UPDATE April 2023: a recent study paid for by German gas and water association DVGW proves, by careful measurement, that the materials used in gas pipelines- even low yield strength versions- suffer from accelerated fatigue cracking and reduced fracture toughness, even in some cases at fairly low hydrogen partial pressures. However the study claims that it’s OK, because the cracking doesn’t happen faster and the fatigue resistance doesn’t drop sufficiently to fall outside the limits of dedicated hydrogen piping design code ASME B31.12- a code that fossil gas pipelines are NOT designed and fabricated to.

Under the hydrogen design code, the design pressure of an existing fossil gas line would need to be de-rated to perhaps 1/2 to as little as 1/3 of its original rating if it were switched to carry hydrogen. That’s going to have a very large impact on the energy carrying capacity of those lines, likely necessitating either twinning or replacement of any transmission line switched to hydrogen. And it stands to reason that “twinning” would need to be in the cards anyway, as in any realistic transition scenario there will be a time when a transmission system would need to supply both hydrogen AND fossil gas to its customers. Hmmm…the notion that you can re-use this infrastructure meaningfully is looking less and less promising the more we look into it!

https://www.linkedin.com/pulse/german-gas-pipelines-fundamentally-suitable-carrying-hydrogen-martin/

The low pressure distribution system is mostly made up of low carbon steel and HDPE pipe, and you can run hydrogen through that easily enough.

(UPDATE: even HDPE may have some problems with hydrogen, per NREL’s recent report (10/2022): see https://www.nrel.gov/docs/fy23osti/81704.pdf)

However, piping designed not to leak natural gas can leak a lot of hydrogen due to hydrogen’s low density and high diffusivity. Intact HDPE piping and the seals and other “soft goods” used in the distribution system are quite permeable to hydrogen. And, sadly, stenching agents such as the thiols (mercaptans) used in natural gas to help detect leaks, may be used in hydrogen for burning, but not with hydrogen to be used to feed PEM fuelcells such as those used in vehicles. The catalysts in those fuelcells are extremely sensitive to sulphur compounds like that. Given hydrogen’s extremely wide explosive range- any mixture between 4% and 75% hydrogen in air is explosive- and its low ignition energy- the lack of a stenching agent to help you detect leaks seems a very challenging problem for distribution of this fuel to homes and businesses.

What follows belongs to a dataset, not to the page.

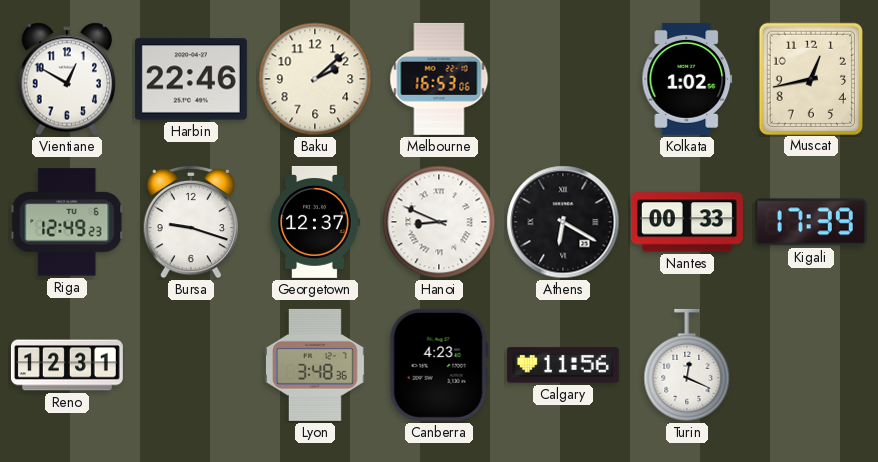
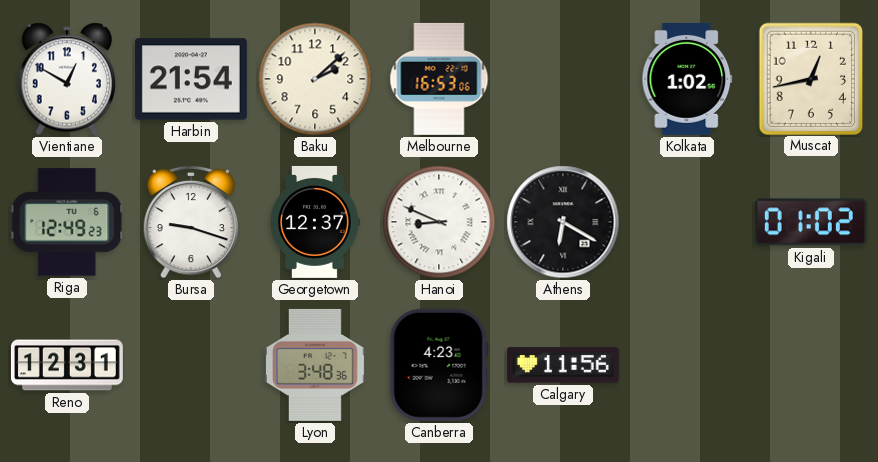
Harbin: 22:46 -> 21:54
Nantes: 00:33 -> none
Kigali: 17:39 -> 01:02
Turin: 12:19 -> none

Hydrogen/Natural Gas Mixtures

The initial projects all try to smooth over these problems by mixing a little H2 into natural gas instead of making the big leap to pure hydrogen. And when you hear about “replacing 20% of natural gas with hydrogen”, you’d think that would make a big difference!

Think again.

A 20% mixture of H2 in natural gas is a 20% mixture by volume. That mixture has only 86% of the energy of an average natural gas, meaning that you’d have to burn 14% more volume of gas to make the same number of joules or BTU of heat. The savings in GHG emissions are nowhere nearly 20%- they’re closer to 7% just looking at the burning (assuming perfectly carbon free green hydrogen), and less than that when you consider the compression and pressure loss noted above. Such a reduction would already cause heat content sensitive users to scream, so forget about going to 30% H2! For a given amount of energy delivered, a 20% mixture of hydrogen in natural gas would take 13% more energy to compress and would lose about 10% more pressure per unit length of pipe than if you were to stick with natural gas- because the gas has to flow faster, and yet isn’t sufficiently lower in density to compensate. Those factors would eat some of your GHG emission savings. And while industrial users would be protected- they pay per BTU or joule of LHV or HHV they are delivered by the gas company- some users could be shortchanged since they pay per unit volume instead.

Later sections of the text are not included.